Chattanooga Times Free Press

Commentary Baseball continues to be its own worst enemy

- Contact Mark Wiedmer at mwiedmer@timesfree press.com.

When it comes to this ongoing battle between Major League Baseball’s greedy owners and greedy players, three words are beginning to come to mind more and more: Enough. Of. This.

Enough of billionair­e owners cooking their books to show negative earnings when there’s no way these business-savvy guys would ever own these teams if they were really losing all the money they say they are.

Enough of millionair­e players — whose average salary in 2019 was $4.36 million — saying they won’t play for far less than that for one season when the average American worker makes a little more than one one-hundredth of that ($49,000) each year.

This country’s hurting. A lot.

Financiall­y. Emotionall­y. Mentally. Physically.

And baseball could help. Maybe not in person, at least not in front of a lot of people. But just having it on the television each night would bring some sense of normalcy back to the most abnormal year of our lives.

But Nooooooooo­oooo! Instead, we have owners supposedly — at least if you believe the players — scheming to find a way to break the players union in a way that wouldn’t just save money through the end of the coronaviru­s pandemic (which seems fairly reasonable) but well into the future, when their money machine should return to running on all cylinders.

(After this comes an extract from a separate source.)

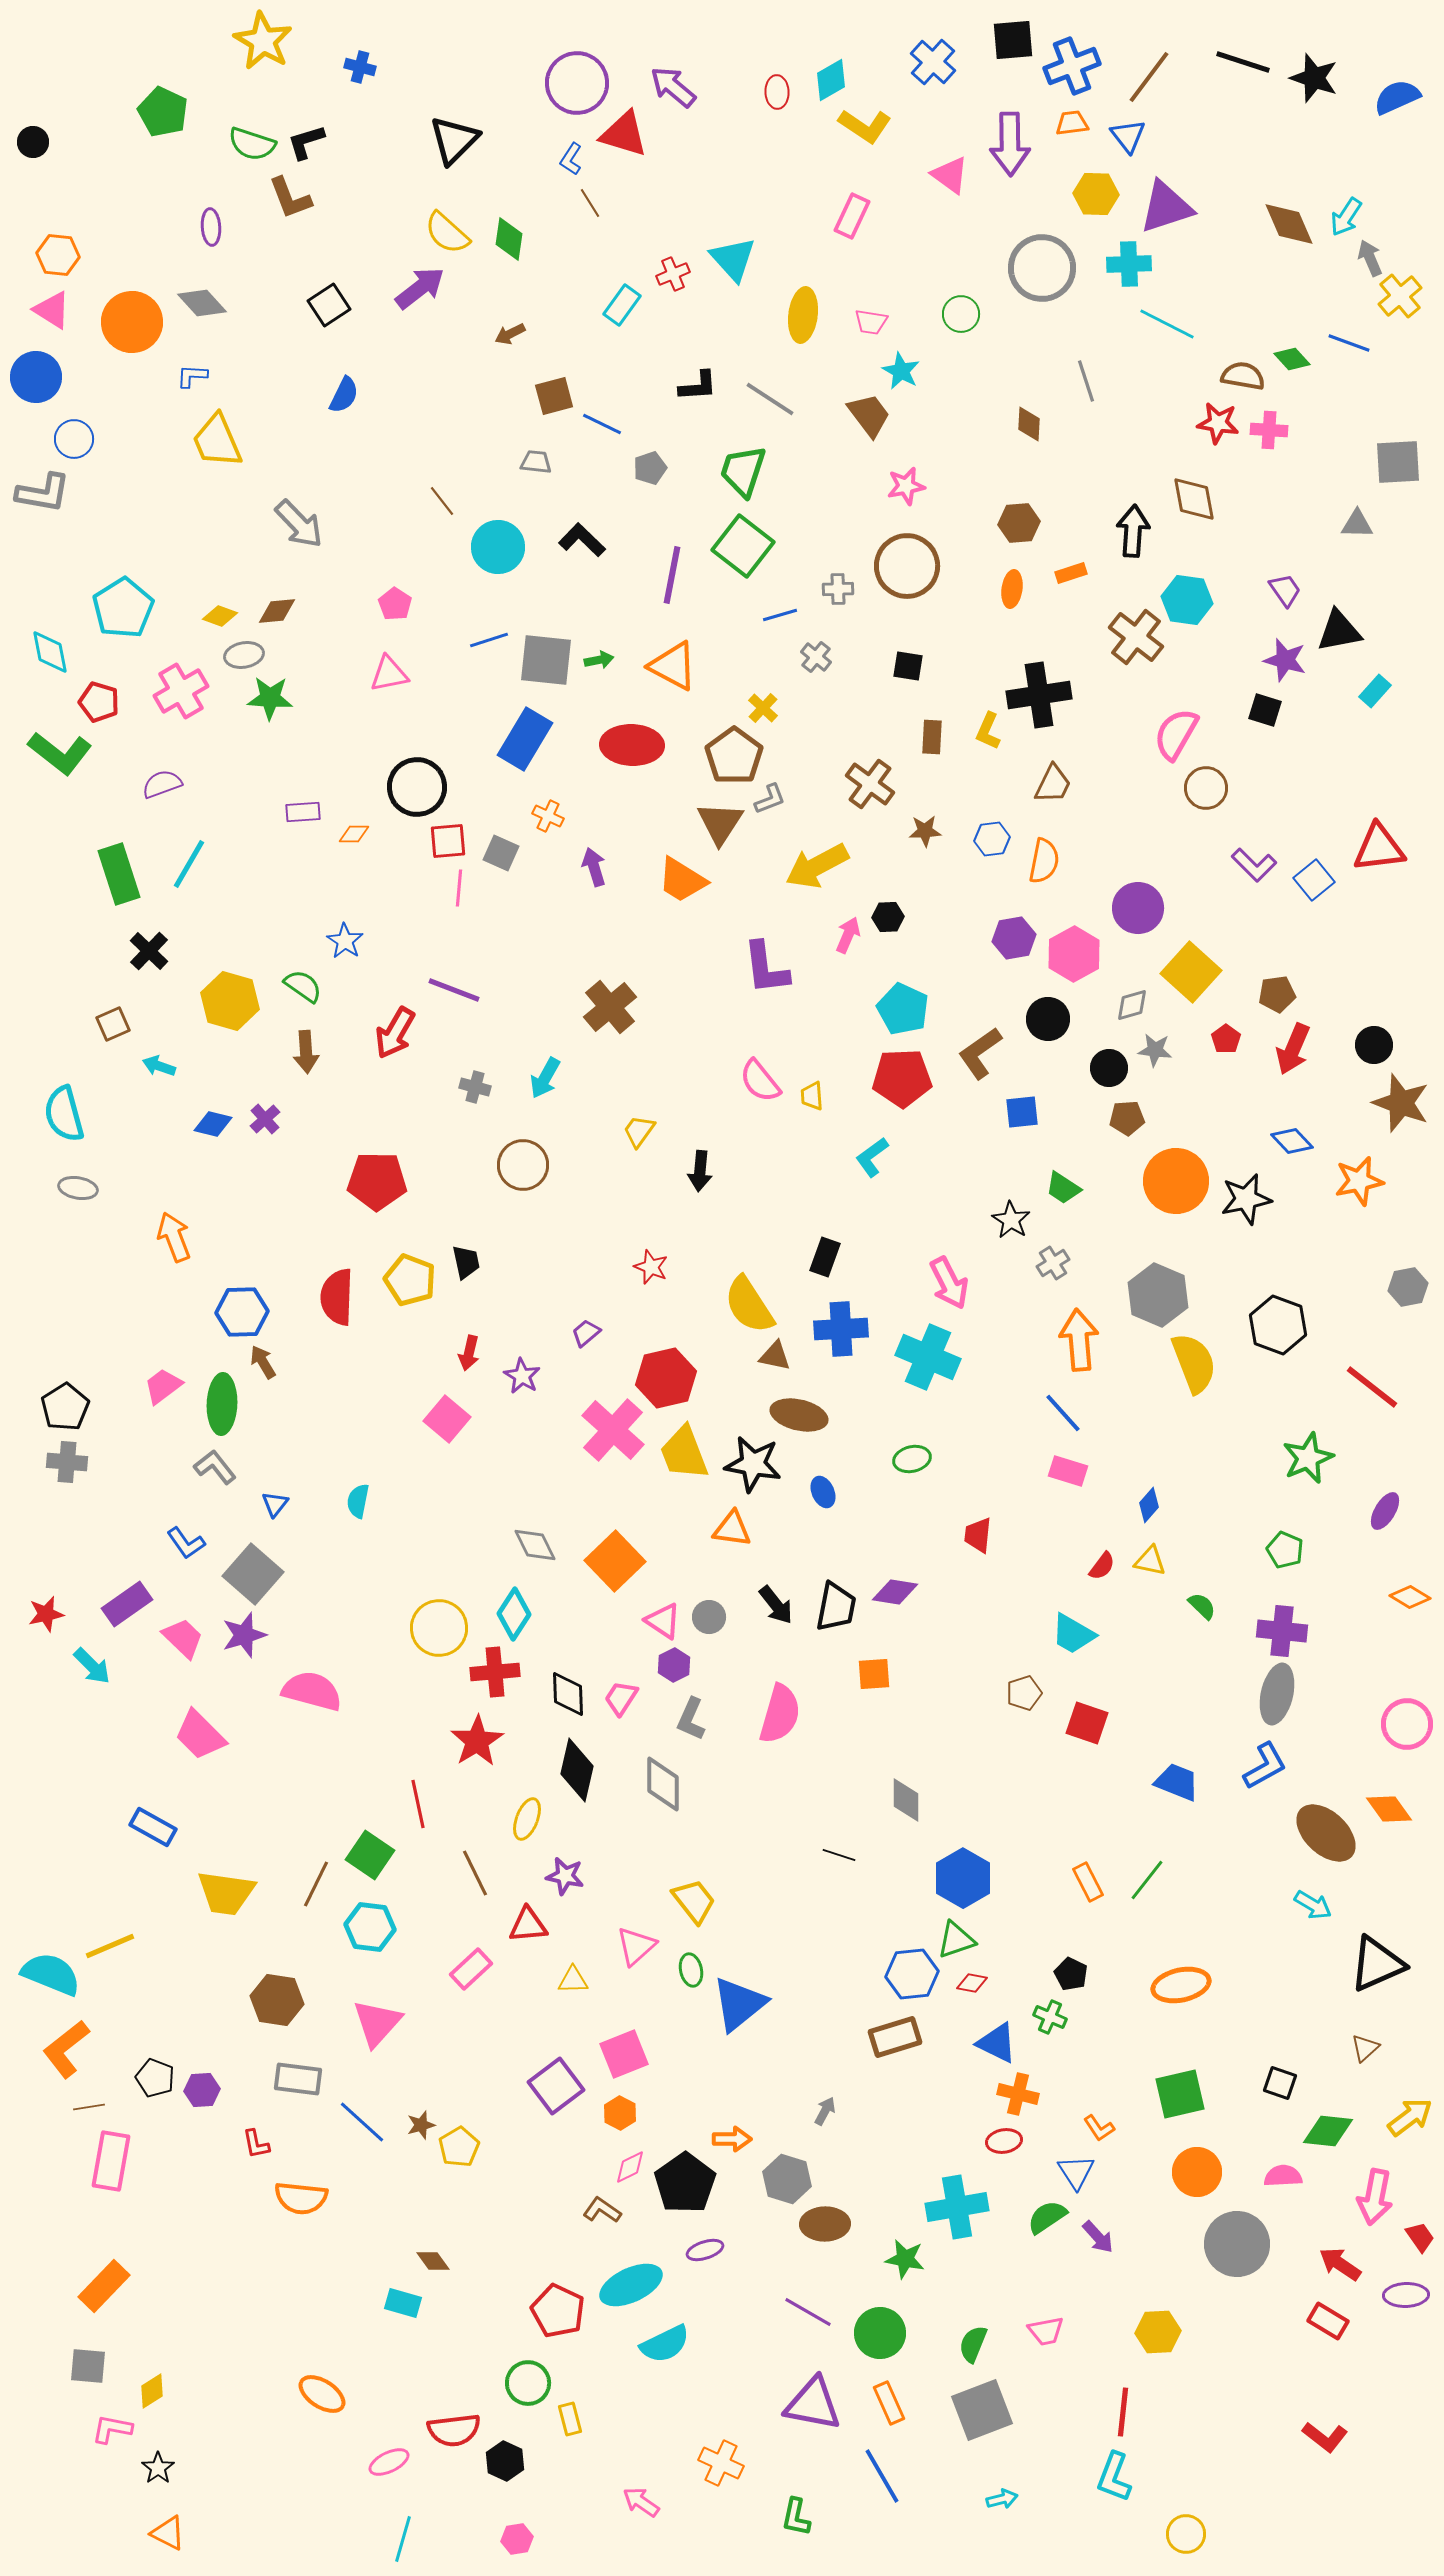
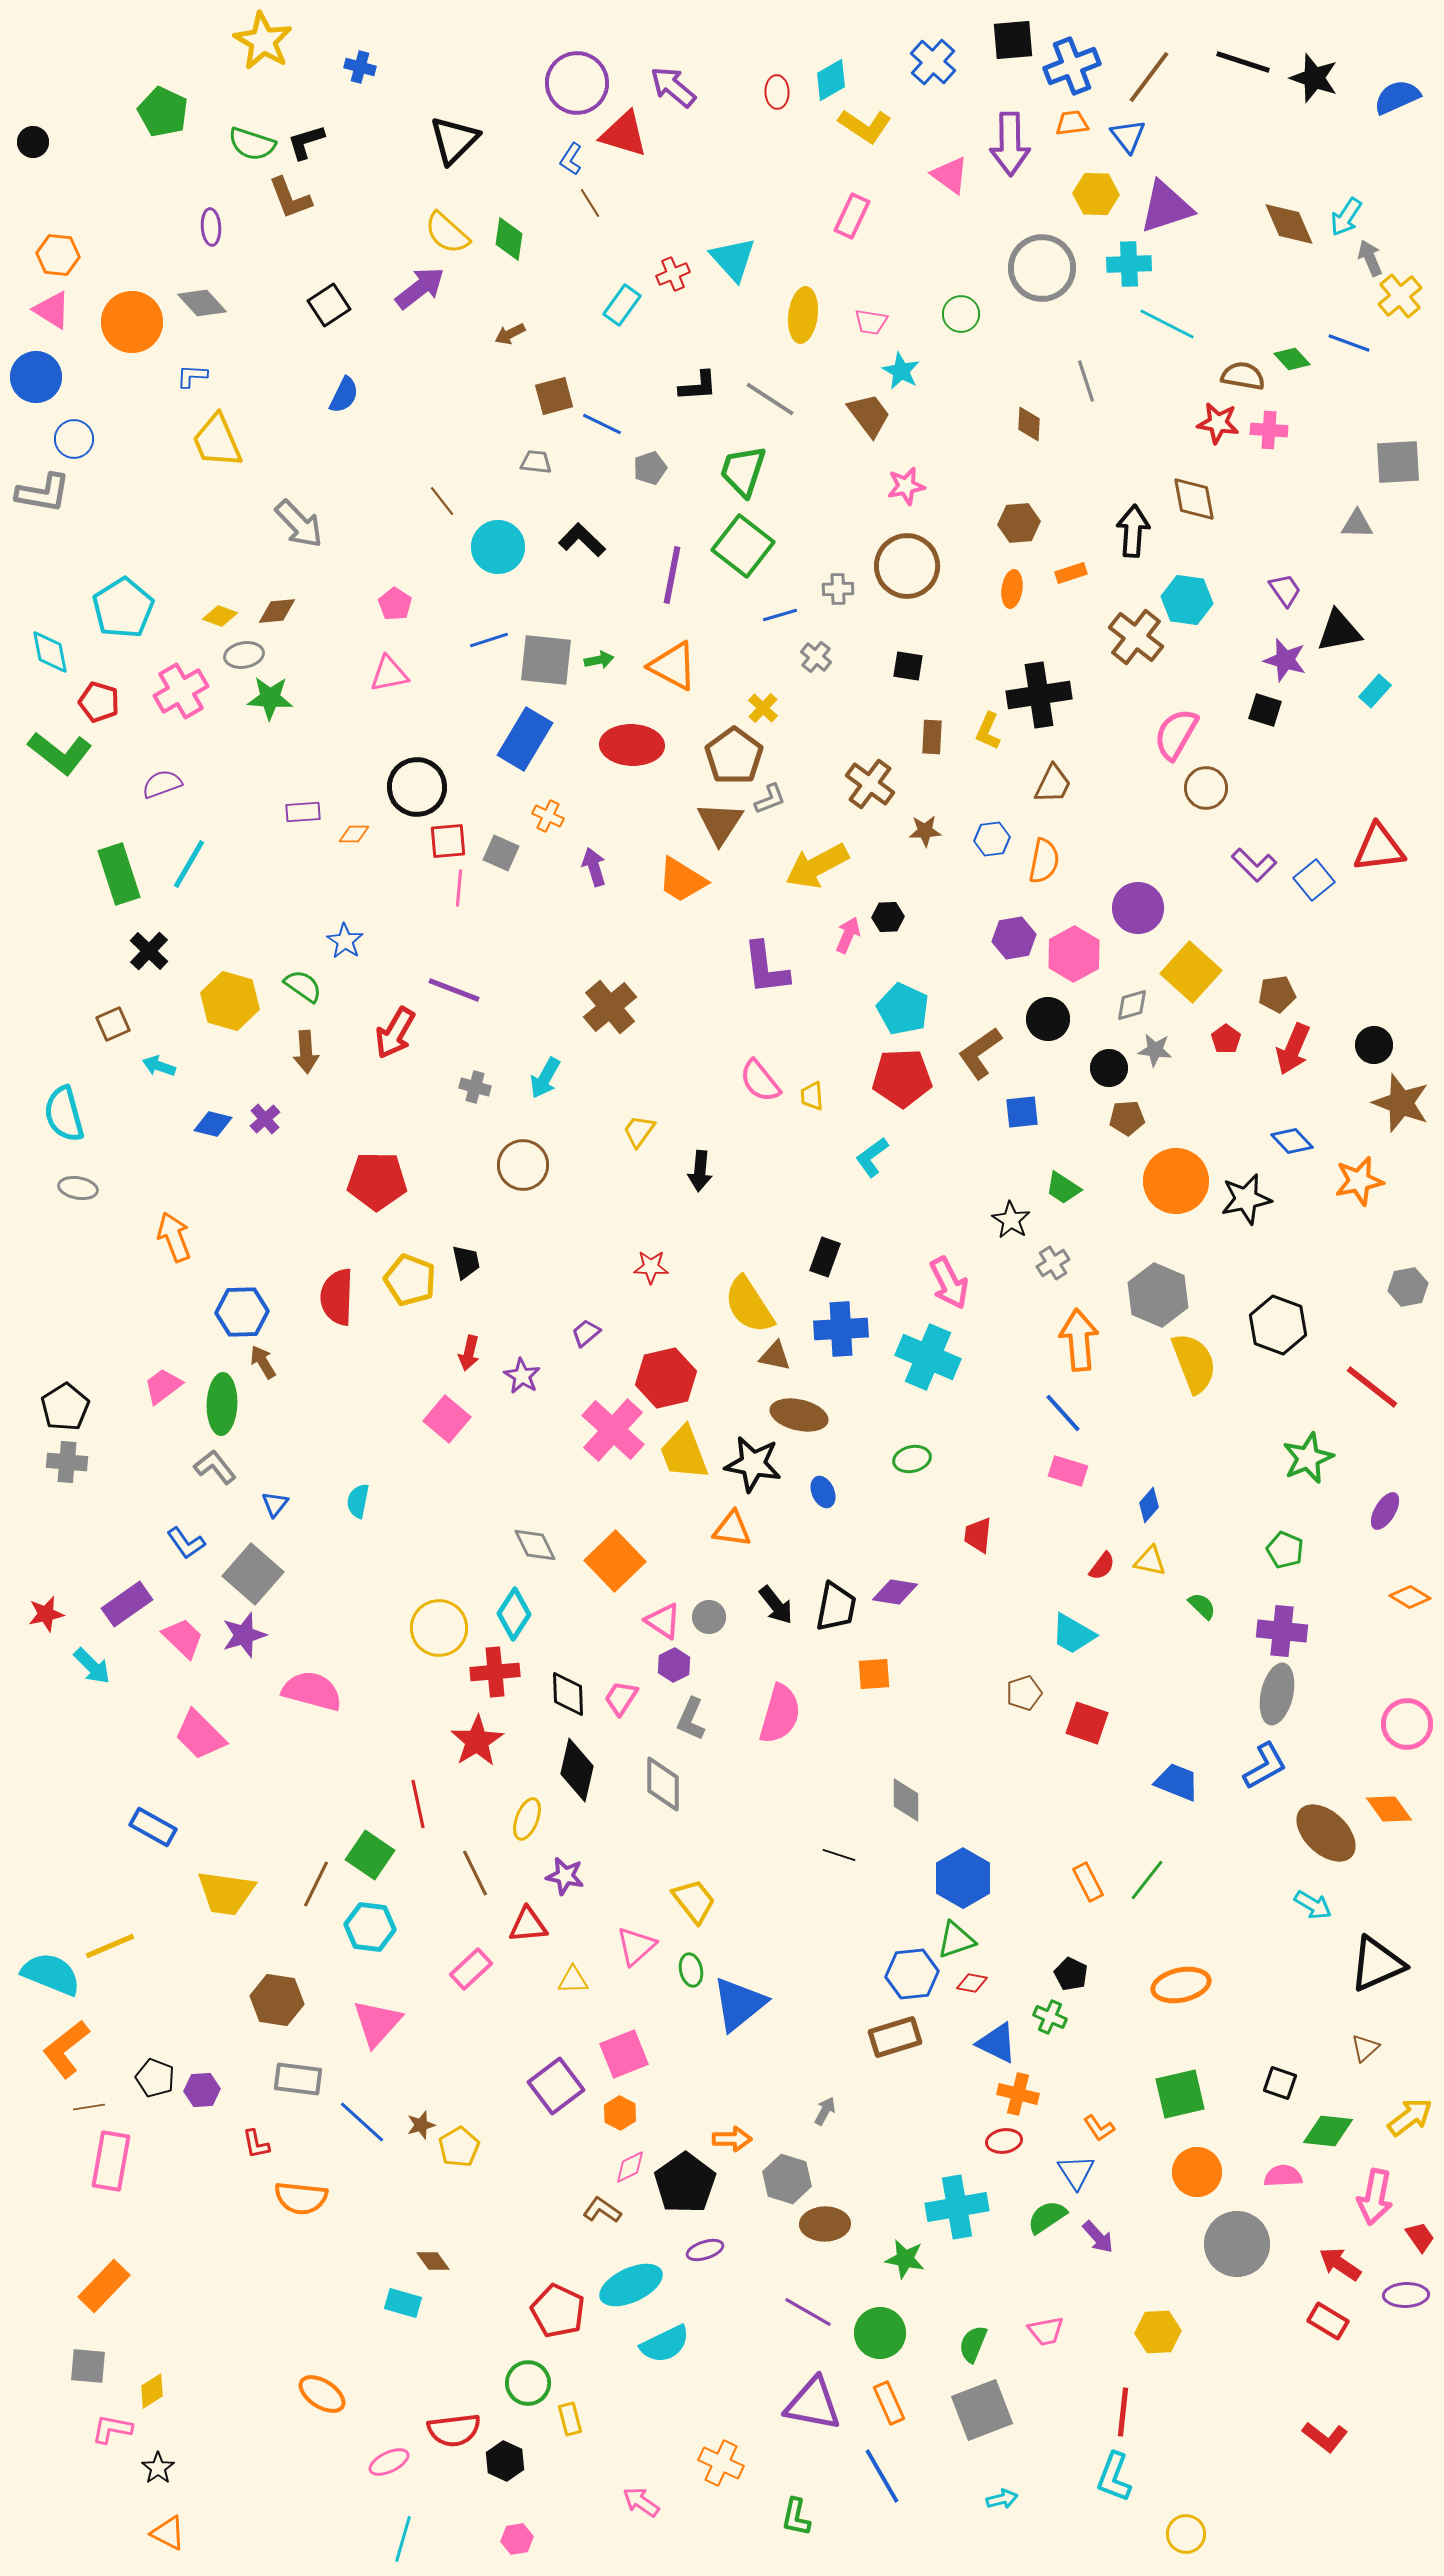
red star at (651, 1267): rotated 20 degrees counterclockwise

As for the players, this also seems to be all about the money at a time when fewer and fewer of their fans have any money. Believe the rumors and Monday’s offer by the owners to pay 75 percent of the players’ prorated salaries in exchange for a 76-game schedule and playoffs ending by Halloween is already dead on arrival, even with an extra $200 million thrown in for playoff shares.

Yes, we’re all naive when it

comes to these negotiatio­ns, but what if the players called a press conference and told the fans the following:

“We’re going to play for you this season and this season only at whatever the owners are willing to pay us because all of you have suffered enough. We can’t and won’t do it past this season because our careers are short and our family obligation­s are long and the owners have a whole lot more money than we ever will. But for this year only, at least what’s left of it, we’re putting you before us because you almost always put us before you when we ask you to spend $300 to take your middle-class family of four to a single game. So this one’s for you, fans.”

How cool would that be?

That has a 0.001% chance of happening. The players have dug in regarding their salaries. The owners seem equally inflexible. If something doesn’t give this week, it’s highly possible that baseball is done until 2021.

But baseball should also consider this: America is already adjusting to life without almost all organized sports. Does it currently miss them? Sure. And for a time, absence may indeed make the heart grow fonder. But let enough time pass and that absence will encourage the heart to move on to other things.

There’s also this from former Atlanta Braves pitcher Tom Glavine regarding whom the fans will blame if baseball’s canceled over the perceived greed of the players.

“If it were to come down to an economic issue and that’s the reason baseball didn’t come back, you’re looking at a situation similar to the strike of ‘94 and ‘95 as far as fans are concerned,” Glavine, the Braves’ union rep during that strike, told the Atlanta Journal-Constituti­on last month. “Even if players were 100% justified in what they were complainin­g about, they’re still going to look bad.”

Instead, Glavine seemed to hint that the players would be better served by taking a public stance that their concerns for returning this season weren’t money driven but health driven.

“I understand that a big part for all of us in getting back to our normal is to have sports back,” he said.

“But you can’t dismiss a player’s concern for his health or his family’s health any more than you would dismiss your own concerns.”

Even if only a public relations ploy, such a strategy would surely shift the fans’ sympathy toward the players, who would be seen as caring more about the health of their families than the money while the owners might be viewed as placing the almighty dollar above all else.

Of course, all of this shows just how little either side cares for not only the fans, but all those folks who work the parking lots, usher patrons and sell concession­s at major league parks to help make ends meet the rest of the year. They’re the ones really suffering without baseball.

For most of the rest of us, the NBA, the NHL and all matter of football will apparently return soon enough to make us forget we ever missed this baseball season to begin with, and that alone should be more than enough to bring baseball immediatel­y.

Then again, only in baseball is no money apparently better than some money.